The pictures then show the arrival of a man resembling Hollande's bodyguard. A second man - which Closer said was Hollande - then arrives on the back of a scooter. He is unidentifiable because he is wearing a black helmet.
Subsequent photos taken in the morning show the first man arriving with what Closer said was a bag of croissants, then the second man in a helmet emerging and jumping on the back of a scooter.
The woman resembling Gayet, who has acted in French films including the 2013 comedy "Quai d'Orsay" in which she plays a vampish diplomatic adviser in the foreign ministry, then comes out and heads down the street.
Gayet, a Socialist party supporter, openly backed Hollande during the 2012 presidential race, describing him in one filmed interview as "fantastic" and "really ready to listen".
There was no comment from lawyers for Gayet, a mother of two. She filed a complaint for breach of privacy last March after rumors of an affair with Hollande became public.
Allies and foes of Hollande defended his right to privacy.
"For me this magazine is disgraceful, I have no interest in this," said a 30-year-old Parisian communications sector worker who gave her name as Emmanuelle.
"It's his private life. There are more important issues than this," she said, reflecting the general lack of interest among passers-by in central Paris.
Marine Le Pen of the anti-immigrant National Front, normally a vocal Hollande critic, was also uninterested.
"As far as the president is concerned, as long as not a cent of public money was used ... I believe that everybody has the right to the respect of their privacy," she told i-Tele TV.
Hollande, 59, came to power in 2012 and according to polls is the most unpopular president in France's modern history for his failure to tackle unemployment stuck at around 11 percent and a widespread sense that he lacks authority.
The Closer article overshadowed news of a surprise rebound in the French economy in late 2013, with the Bank of France estimating last-quarter growth at 0.5 percent and November industrial output beating analysts' forecasts.
The timing could undermine the Socialist's efforts at a New Year's news conference next Tuesday to unveil a pro-business plan aimed at encouraging firms to hire more staff.
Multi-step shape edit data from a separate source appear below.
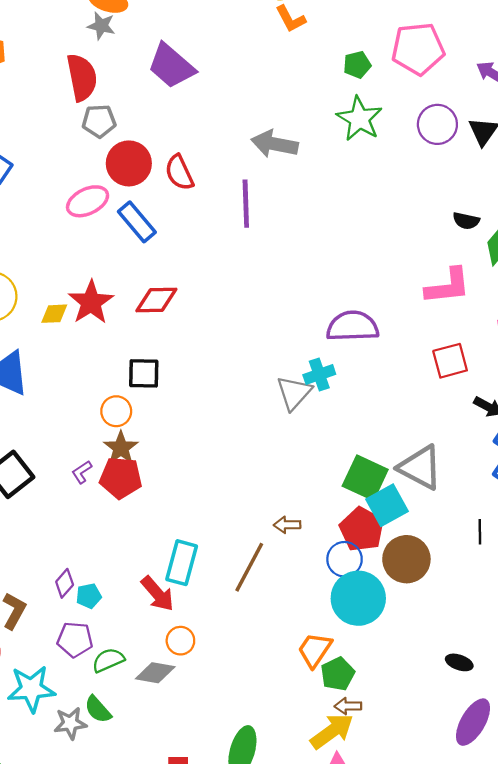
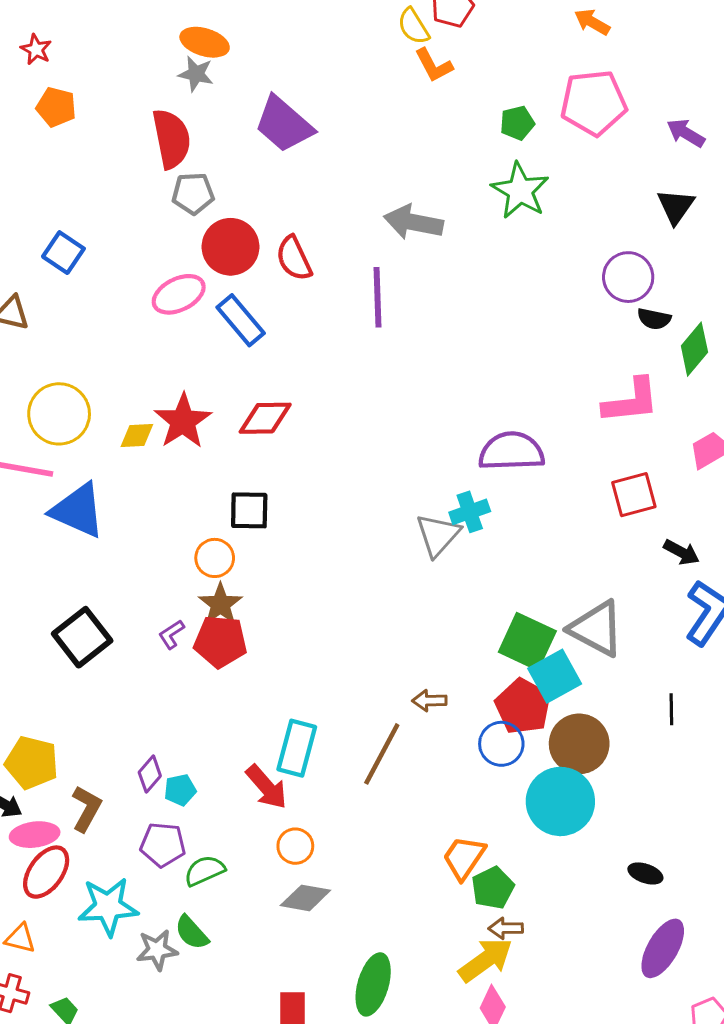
purple circle: (437, 124) -> (628, 277), moved
cyan circle: (358, 598) -> (560, 801), moved
gray diamond: (155, 673) -> (305, 898), moved

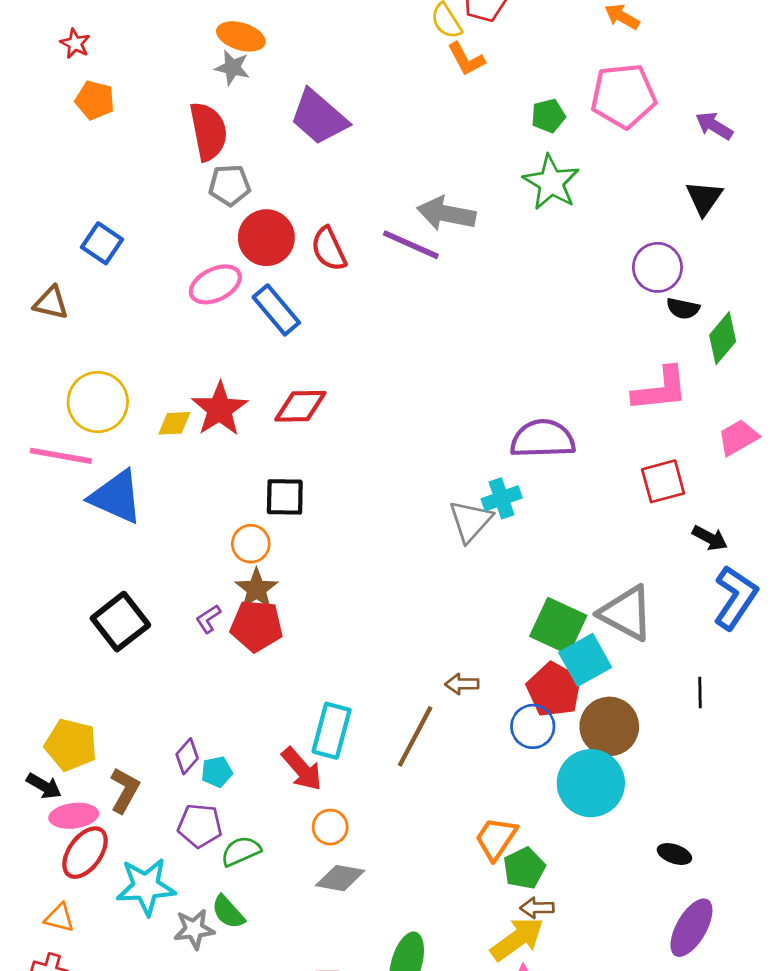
purple line: (377, 297) -> (411, 245), moved, turned -64

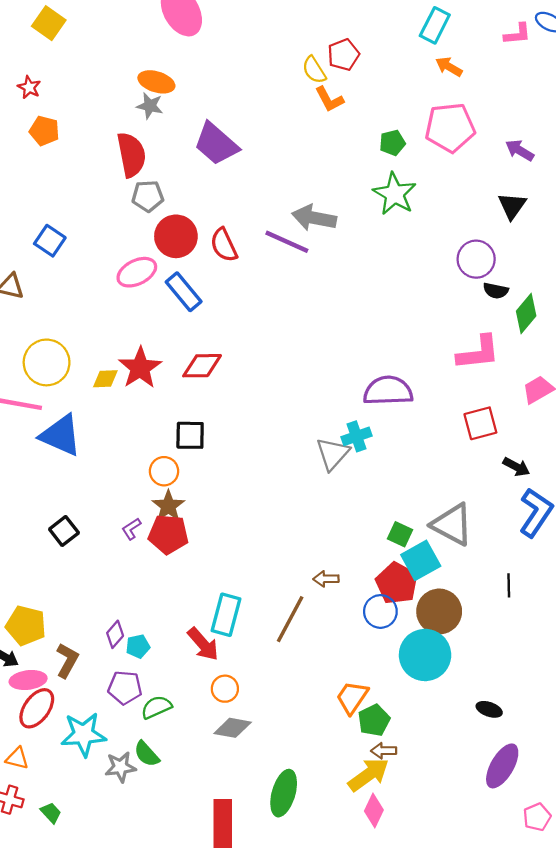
black square: (120, 622) -> (64, 531), size x0.7
green square: (558, 626) -> (400, 534), size x0.6

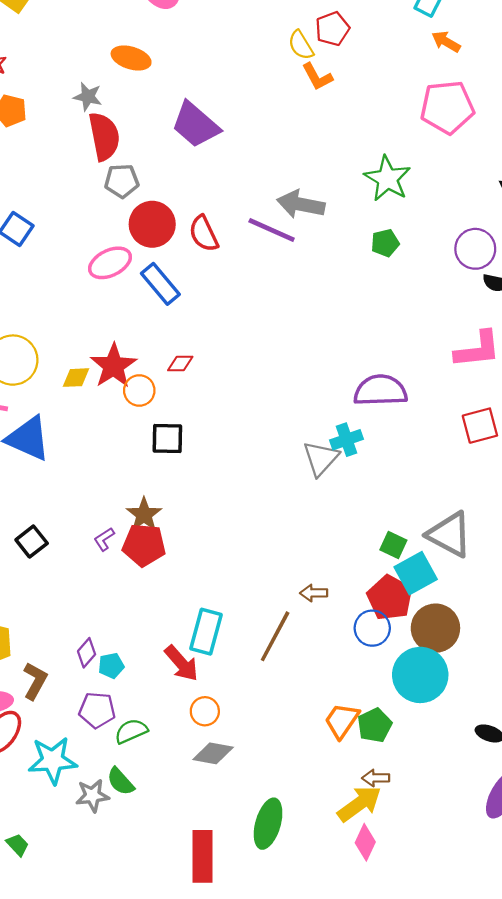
gray star: (150, 106) -> (88, 97), moved
green pentagon: (392, 143) -> (385, 243), moved
red diamond: (202, 366) -> (180, 364), size x0.6
orange circle: (164, 471) -> (139, 390), moved
green pentagon: (374, 720) -> (375, 725), moved

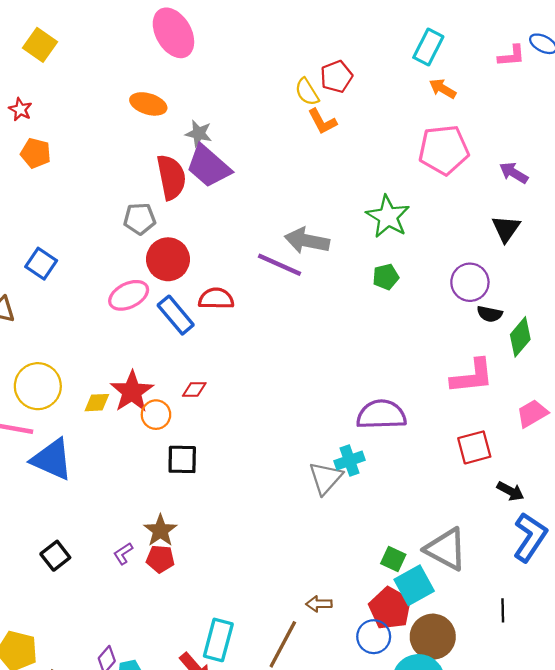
gray star: (88, 97) -> (199, 133), moved
red semicircle: (104, 136) -> (171, 177), moved
red semicircle: (204, 234) -> (216, 299), moved, turned 116
red pentagon: (144, 545) -> (160, 559), size x0.7

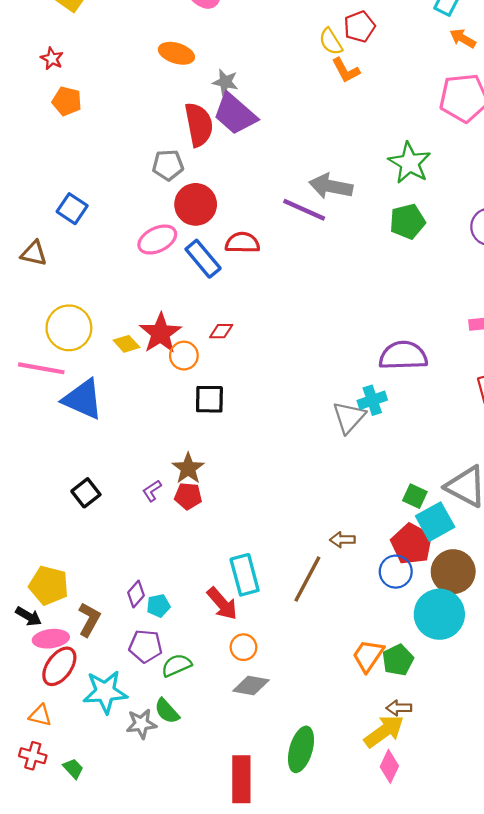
green pentagon: (386, 277) -> (407, 221), size x1.4
yellow diamond: (97, 403) -> (126, 344), turned 50
cyan rectangle: (218, 640) -> (245, 575), turned -30

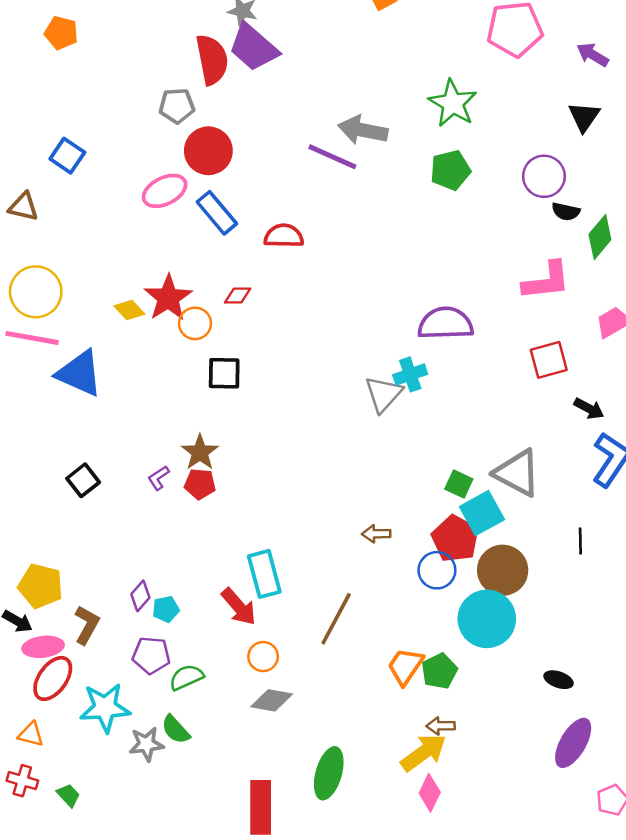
red semicircle: (242, 243) -> (284, 236), moved
yellow circle: (69, 328) -> (36, 292), moved
brown line: (307, 579) -> (336, 619), moved

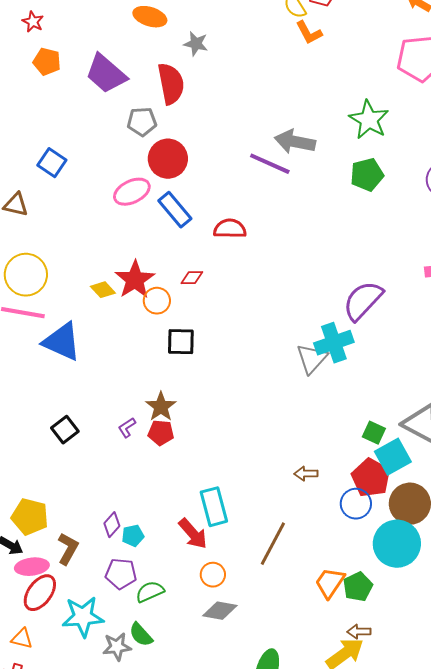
purple trapezoid: (253, 47) -> (106, 74), moved
purple semicircle: (445, 323) -> (363, 301), turned -45
cyan cross: (410, 374) -> (334, 343), size x1.4

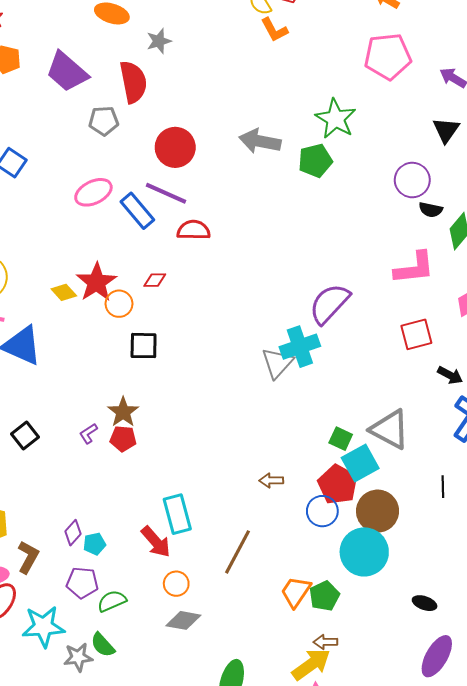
gray star: (196, 44) -> (159, 41), turned -30
red circle: (168, 159) -> (175, 147), moved
purple line: (270, 164) -> (166, 193), moved
green pentagon: (367, 175) -> (315, 161), moved

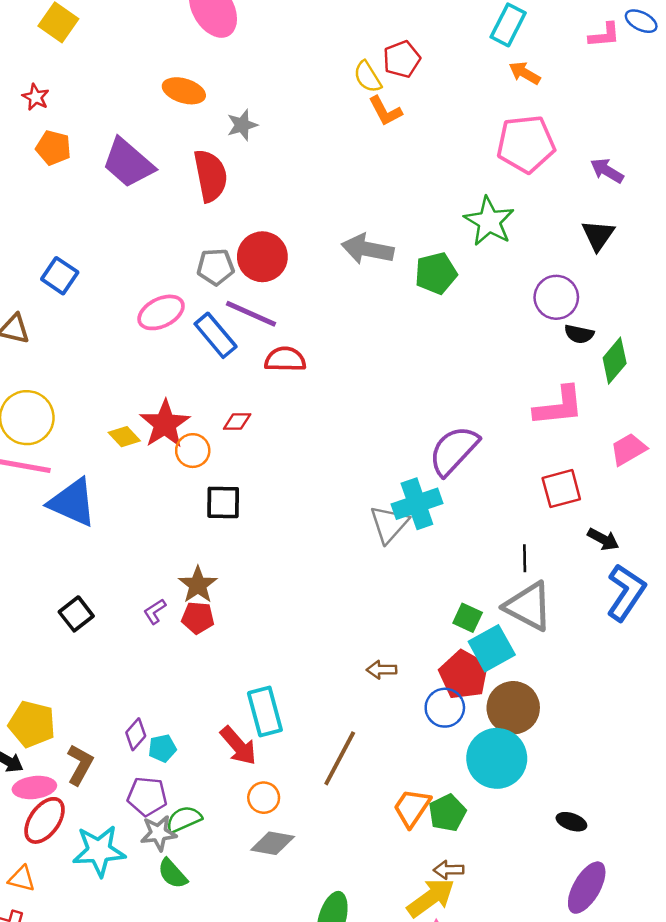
green star: (336, 119) -> (489, 221), moved
gray pentagon: (104, 121) -> (216, 267), moved
black line: (443, 487) -> (525, 558), moved
gray star: (78, 657) -> (159, 833), moved

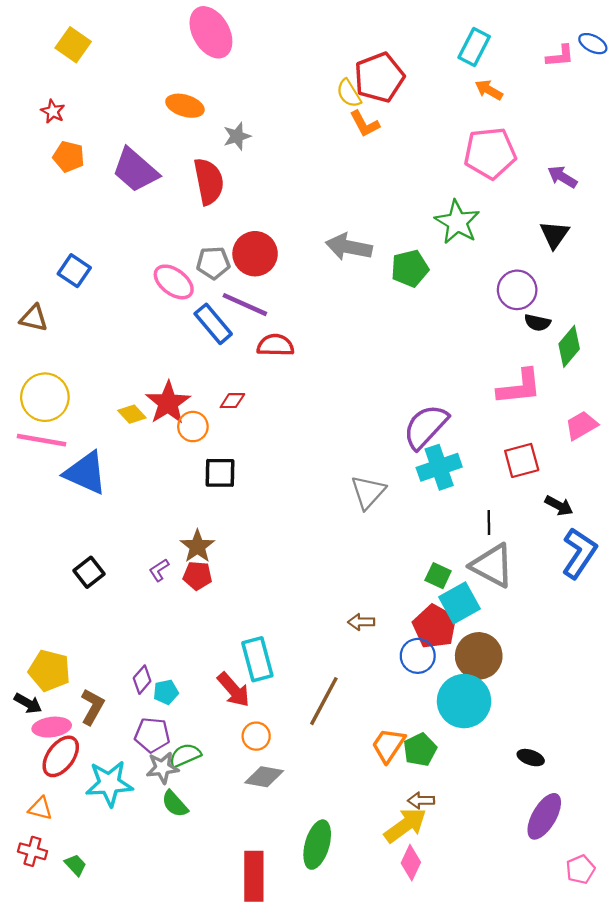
red pentagon: (402, 59) -> (379, 77), size x1.5
pink ellipse: (161, 312) -> (174, 282), moved, turned 63
cyan cross: (417, 504) -> (439, 467), moved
The president is also scheduled to travel to Rome later this month for an audience with the Pope.
Hollande is in a long-term relationship with ex-journalist Valerie Trierweiler, who has assumed the functions of France's first lady. Her lawyer declined to comment.
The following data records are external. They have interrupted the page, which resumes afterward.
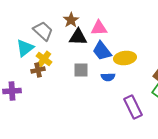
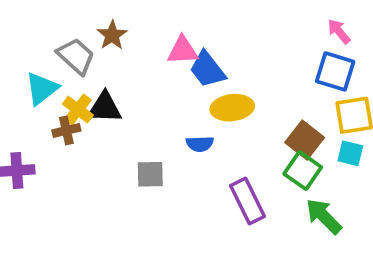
brown star: (71, 20) -> (112, 35), moved
black triangle: (78, 37) -> (105, 108), moved
blue trapezoid: (102, 51) -> (207, 70), moved
gray square: (81, 70) -> (150, 174), moved

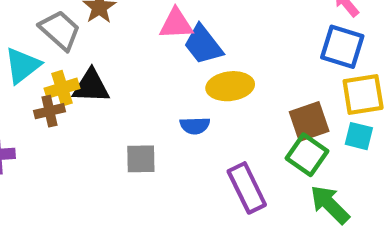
yellow cross: (78, 110) -> (62, 88), turned 36
brown square: (305, 140) -> (309, 121), turned 33

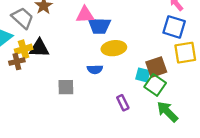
blue trapezoid: (203, 45) -> (99, 26), turned -50
cyan square: (359, 136) -> (143, 75), moved
purple rectangle: (247, 188) -> (123, 103), size x0.6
He has four children from a previous relationship with Segolene Royal, a senior member of his Socialist Party and a 2007 presidential candidate. Royal announced their separation just after she lost the 2007 election to Nicolas Sarkozy.
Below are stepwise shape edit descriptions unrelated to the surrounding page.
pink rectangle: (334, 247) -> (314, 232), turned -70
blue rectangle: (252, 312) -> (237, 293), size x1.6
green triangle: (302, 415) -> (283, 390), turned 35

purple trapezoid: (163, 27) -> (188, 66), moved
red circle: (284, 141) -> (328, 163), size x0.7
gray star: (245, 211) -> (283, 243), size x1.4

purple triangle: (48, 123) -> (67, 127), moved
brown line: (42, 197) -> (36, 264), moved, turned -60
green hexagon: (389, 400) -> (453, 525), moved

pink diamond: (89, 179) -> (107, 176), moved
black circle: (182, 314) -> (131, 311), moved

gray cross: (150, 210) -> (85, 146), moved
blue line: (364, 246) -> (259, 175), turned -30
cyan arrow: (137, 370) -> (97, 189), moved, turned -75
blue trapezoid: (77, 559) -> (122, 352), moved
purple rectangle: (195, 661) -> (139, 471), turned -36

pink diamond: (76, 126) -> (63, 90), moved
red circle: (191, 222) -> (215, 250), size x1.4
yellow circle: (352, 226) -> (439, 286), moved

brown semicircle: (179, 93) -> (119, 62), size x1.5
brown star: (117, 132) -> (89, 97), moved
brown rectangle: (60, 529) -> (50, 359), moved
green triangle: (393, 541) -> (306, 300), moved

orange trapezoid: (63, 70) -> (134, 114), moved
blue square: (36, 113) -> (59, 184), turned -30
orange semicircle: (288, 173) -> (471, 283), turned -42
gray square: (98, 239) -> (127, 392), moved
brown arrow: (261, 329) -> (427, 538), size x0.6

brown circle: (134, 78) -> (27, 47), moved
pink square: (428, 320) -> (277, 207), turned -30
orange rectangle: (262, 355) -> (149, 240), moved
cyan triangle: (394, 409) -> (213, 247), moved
French politicians have in the past been known to have affairs, with little impact on public opinion, most notably former Socialist President Francois Mitterrand, who had a daughter with his mistress.
The French public shrugged off Sarkozy's complicated private life during his presidency. Divorced from his wife Cecilia in 2007, Sarkozy married singer and ex-model Carla Bruni after a lightning romance in February 2008.